Huang Baoru, Nguyen Anh, Wang Siyao, Wang Ziyang, Mayer Erik, Tuch David, Vyas Kunal, Giannarou Stamatia, Elson Daniel S
The Hamlyn Centre for Robotic Surgery, Imperial College London, SW7 2AZ, UK.
Department of Surgery & Cancer, Imperial College London, SW7 2AZ, UK.
IEEE Trans Med Robot Bionics. 2022 May;4(2):335-338. doi: 10.1109/TMRB.2022.3170215.

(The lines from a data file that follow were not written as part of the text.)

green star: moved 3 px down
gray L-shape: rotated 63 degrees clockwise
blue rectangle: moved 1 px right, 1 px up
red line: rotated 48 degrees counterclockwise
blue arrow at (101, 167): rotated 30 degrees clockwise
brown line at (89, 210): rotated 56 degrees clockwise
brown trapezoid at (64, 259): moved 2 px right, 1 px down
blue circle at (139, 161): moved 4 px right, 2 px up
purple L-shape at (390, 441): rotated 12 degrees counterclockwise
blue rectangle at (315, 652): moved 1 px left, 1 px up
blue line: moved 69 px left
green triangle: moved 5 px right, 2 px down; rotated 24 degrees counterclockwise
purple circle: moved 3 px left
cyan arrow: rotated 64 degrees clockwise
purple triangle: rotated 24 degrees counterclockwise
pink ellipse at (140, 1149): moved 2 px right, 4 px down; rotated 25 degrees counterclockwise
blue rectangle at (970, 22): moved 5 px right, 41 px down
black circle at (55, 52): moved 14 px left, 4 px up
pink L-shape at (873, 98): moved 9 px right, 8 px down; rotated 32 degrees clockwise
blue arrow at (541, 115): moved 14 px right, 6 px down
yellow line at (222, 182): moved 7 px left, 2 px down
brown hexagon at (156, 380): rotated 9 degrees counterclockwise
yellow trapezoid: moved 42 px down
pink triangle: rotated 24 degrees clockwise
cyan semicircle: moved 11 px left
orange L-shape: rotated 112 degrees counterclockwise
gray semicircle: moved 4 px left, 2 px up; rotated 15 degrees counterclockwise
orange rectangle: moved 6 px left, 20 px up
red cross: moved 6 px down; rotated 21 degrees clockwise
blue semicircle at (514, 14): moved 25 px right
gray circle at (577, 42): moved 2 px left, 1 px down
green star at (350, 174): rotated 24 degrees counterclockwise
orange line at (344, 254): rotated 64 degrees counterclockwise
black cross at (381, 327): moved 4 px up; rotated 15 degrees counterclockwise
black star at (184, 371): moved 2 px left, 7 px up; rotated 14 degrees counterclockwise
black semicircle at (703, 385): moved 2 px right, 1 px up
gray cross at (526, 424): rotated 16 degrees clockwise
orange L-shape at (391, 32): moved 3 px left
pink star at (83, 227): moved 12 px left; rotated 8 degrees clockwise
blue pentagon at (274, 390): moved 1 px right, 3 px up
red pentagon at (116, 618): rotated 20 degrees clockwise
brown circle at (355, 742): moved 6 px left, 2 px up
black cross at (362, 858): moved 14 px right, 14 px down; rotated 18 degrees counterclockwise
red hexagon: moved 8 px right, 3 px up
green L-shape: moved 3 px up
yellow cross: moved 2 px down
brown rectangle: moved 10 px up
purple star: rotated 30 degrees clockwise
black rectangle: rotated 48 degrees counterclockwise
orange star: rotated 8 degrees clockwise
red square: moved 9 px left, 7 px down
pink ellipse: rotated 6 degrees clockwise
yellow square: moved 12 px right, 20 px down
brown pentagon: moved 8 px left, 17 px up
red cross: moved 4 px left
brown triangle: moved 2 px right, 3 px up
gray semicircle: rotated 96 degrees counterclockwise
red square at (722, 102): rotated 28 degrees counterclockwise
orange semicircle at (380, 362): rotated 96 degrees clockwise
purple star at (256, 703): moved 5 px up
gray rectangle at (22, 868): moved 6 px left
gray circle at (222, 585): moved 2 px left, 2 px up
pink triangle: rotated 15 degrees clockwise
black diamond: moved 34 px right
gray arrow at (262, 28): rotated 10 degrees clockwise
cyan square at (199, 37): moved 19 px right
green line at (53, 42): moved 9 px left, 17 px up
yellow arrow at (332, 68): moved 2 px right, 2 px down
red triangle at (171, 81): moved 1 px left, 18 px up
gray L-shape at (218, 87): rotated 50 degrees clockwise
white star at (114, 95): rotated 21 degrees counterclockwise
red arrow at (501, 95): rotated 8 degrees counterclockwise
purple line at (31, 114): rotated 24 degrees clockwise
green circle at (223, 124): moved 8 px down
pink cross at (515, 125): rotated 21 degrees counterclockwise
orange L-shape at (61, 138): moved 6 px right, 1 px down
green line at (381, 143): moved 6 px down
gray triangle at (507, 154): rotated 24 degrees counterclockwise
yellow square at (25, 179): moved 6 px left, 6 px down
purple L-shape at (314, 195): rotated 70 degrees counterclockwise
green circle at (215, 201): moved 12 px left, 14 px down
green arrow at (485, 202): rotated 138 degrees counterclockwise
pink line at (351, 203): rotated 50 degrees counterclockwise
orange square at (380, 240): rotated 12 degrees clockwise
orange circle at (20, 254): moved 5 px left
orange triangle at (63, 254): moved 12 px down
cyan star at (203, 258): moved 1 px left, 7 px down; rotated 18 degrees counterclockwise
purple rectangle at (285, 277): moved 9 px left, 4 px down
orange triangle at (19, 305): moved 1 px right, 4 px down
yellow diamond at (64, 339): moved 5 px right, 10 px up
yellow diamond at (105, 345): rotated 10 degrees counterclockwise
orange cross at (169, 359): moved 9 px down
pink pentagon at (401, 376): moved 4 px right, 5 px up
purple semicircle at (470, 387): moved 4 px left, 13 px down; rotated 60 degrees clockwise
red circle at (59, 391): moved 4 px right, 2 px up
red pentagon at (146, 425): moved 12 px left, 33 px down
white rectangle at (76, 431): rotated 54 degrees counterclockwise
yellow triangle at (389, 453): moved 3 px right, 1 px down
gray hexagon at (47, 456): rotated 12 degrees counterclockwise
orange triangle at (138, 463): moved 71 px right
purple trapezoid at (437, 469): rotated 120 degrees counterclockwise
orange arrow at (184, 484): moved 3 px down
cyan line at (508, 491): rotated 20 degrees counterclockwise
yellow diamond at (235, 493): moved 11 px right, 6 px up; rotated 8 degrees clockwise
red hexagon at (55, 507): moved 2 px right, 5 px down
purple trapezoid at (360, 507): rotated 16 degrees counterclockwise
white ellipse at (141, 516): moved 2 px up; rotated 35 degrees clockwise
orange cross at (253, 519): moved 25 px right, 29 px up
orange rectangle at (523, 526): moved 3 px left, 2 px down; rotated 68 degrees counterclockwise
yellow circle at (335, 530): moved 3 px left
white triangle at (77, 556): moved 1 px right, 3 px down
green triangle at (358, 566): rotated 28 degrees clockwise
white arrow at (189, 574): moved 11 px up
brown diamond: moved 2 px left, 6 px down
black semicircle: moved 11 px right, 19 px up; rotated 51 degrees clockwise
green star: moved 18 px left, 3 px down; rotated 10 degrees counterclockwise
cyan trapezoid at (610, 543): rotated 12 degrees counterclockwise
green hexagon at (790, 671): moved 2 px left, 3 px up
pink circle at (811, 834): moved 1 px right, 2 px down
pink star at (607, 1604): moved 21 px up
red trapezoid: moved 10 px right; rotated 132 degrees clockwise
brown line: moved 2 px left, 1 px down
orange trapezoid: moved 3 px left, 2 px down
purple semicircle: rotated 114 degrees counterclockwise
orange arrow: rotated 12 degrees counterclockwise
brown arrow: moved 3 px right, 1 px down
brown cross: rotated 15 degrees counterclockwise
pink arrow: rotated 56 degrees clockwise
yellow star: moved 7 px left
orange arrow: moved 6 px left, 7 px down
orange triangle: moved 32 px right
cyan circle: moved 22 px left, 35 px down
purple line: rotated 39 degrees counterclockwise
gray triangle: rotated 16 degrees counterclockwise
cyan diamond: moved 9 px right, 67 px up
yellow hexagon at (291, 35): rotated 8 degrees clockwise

Surgical instrument segmentation and depth estimation are crucial steps to improve autonomy in robotic surgery. Most recent works treat these problems separately, making the deployment challenging. In this paper, we propose a unified framework for depth estimation and surgical tool segmentation in laparoscopic images. The network has an encoder-decoder architecture and comprises two branches for simultaneously performing depth estimation and segmentation. To train the network end to end, we propose a new multi-task loss function that effectively learns to estimate depth in an unsupervised manner, while requiring only semi-ground truth for surgical tool segmentation. We conducted extensive experiments on different datasets to validate these findings. The results showed that the end-to-end network successfully improved the state-of-the-art for both tasks while reducing the complexity during their deployment.
手术器械分割和深度估计是提高机器人手术自主性的关键步骤。最近的工作分别处理这些问题,这使得部署具有挑战性。在本文中,我们提出了一个用于腹腔镜图像深度估计和手术工具分割的统一框架。该网络具有编码器-解码器架构,由两个分支组成,用于同时执行深度估计和分割。为了端到端地训练网络,我们提出了一种新的多任务损失函数,该函数有效地以无监督方式学习估计深度,同时仅需要手术工具分割的半地面真值。我们在不同数据集上进行了广泛的实验以验证这些发现。结果表明,端到端网络在这两项任务上均成功改进了现有技术,同时降低了部署过程中的复杂性。